The British-based bank HSBC paid $1.9 billion for money laundering, aiding tax evasion and violating U.S. embargoes. Credit Suisse paid $2.6 billion for its involvement in U.S. tax evasion. JPMorgan Chase paid $2 billion for its involvement in the Bernie Madoff Ponzi scheme. The Merrill Lynch division of the Bank of America paid a fine for overcharging its customers. On July 13 news broke that Citicorps and the government had reached a $7 billion deal over Citicorps’ sale of inflated mortgage securities.

Here are some other examples of different kinds of “violations.” In 2012, ING, a Dutch bank, paid a fine of $619 million for violating the U.S.-imposed embargo on trade with Cuba. Standard Chartered, a British bank, paid $667 million for a decade of violating the U.S. embargo on trade with Iran.

But BNP-Paribas did not violate the laws of France or the European Union when it did its deals with Iran, Myanmar and Sudan. It did ignore a 2007 warning from Stuart Levey, then Under Secretary in the Treasury for Terrorism and Financial Intelligence, and did not take the proper posture of contrition, which is customary for U.S.-based financial institutions caught in similar straits.

BNP ignored the U.S. laws that declared all transactions in U.S. dollars, wherever they occur — even outside U.S. territories — fall under the jurisdiction of the United States. These laws require foreign financial institutions to regularly turn over vast amounts of data on their customers’ accounts.

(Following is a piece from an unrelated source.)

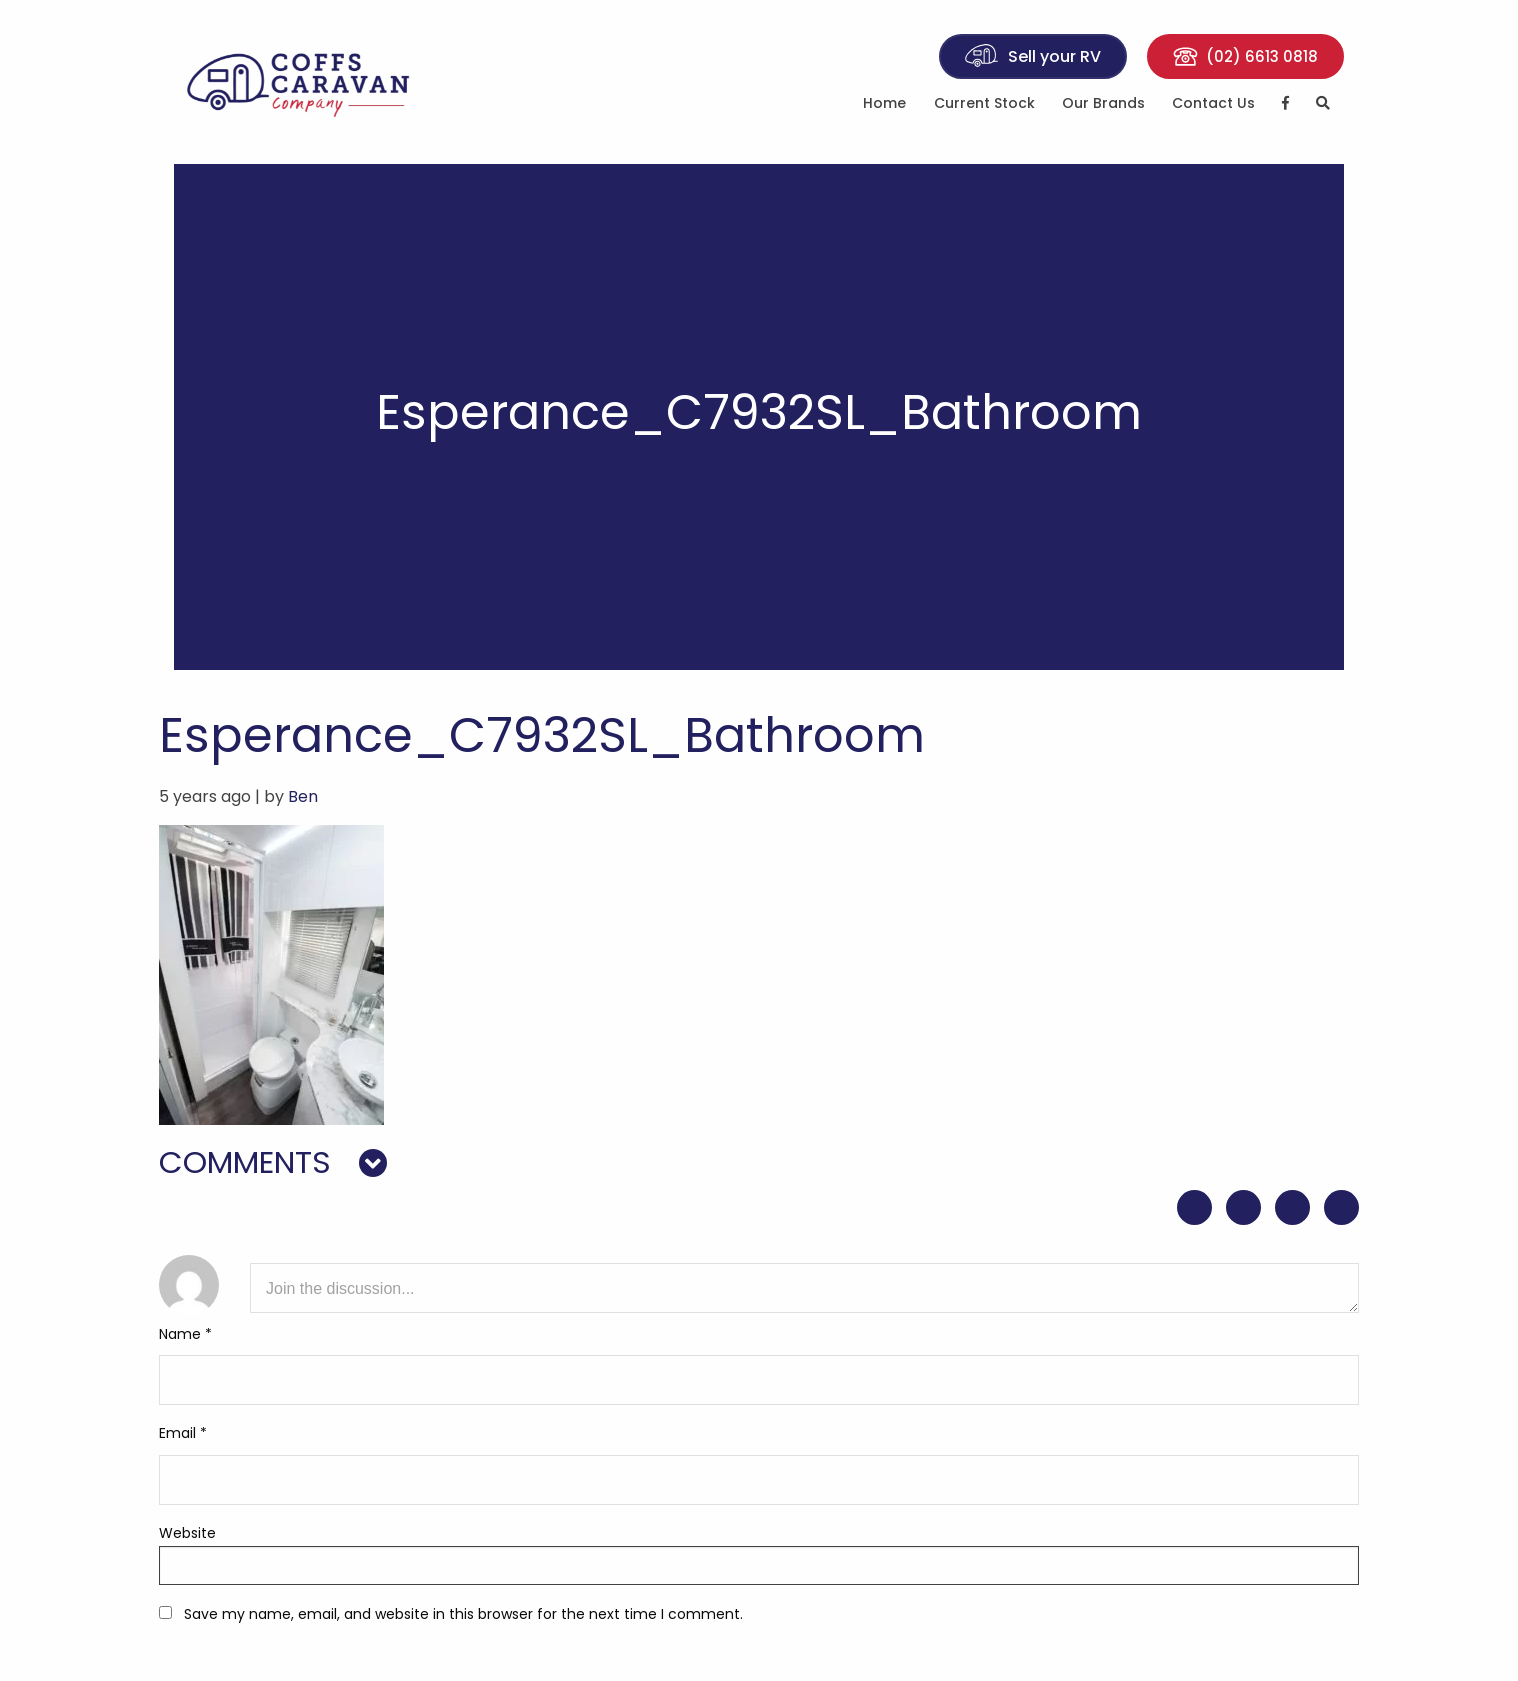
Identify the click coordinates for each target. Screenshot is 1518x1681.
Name (185, 1334)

The U.S. dollar is used everywhere. It is the only currency with a worldwide reach. The U.S. dollar is used in a majority of global financial transactions between corporations. Even in the Eurozone, a significant amount of trade is conducted with dollars. The development of data processing tools that allow the flux of world trade to be monitored in real time is the key to U.S. financial power.

BNP-Paribas could not have survived its exclusion from the New York financial markets. Its customers would have gone elsewhere

A number of articles in the French press point out that the U.S. is trying to supplement its military power — which has shown its weaknesses in Afghanistan, Iraq and Syria — with the exercise and intensification of its financial power, whose development was spurred on by 911 and the U.S. decision to deny funding from or to whomever Washington defines as “terrorist.”

The alleged need for the United States to “combat terrorism” is just a smokescreen for developing tools to discipline its partners/imperialist competitors like France, Germany and Great Britain and to disrupt the economies of socialist countries like Cuba and north Korea, or countries the U.S. considers enemies like Sudan and Iran.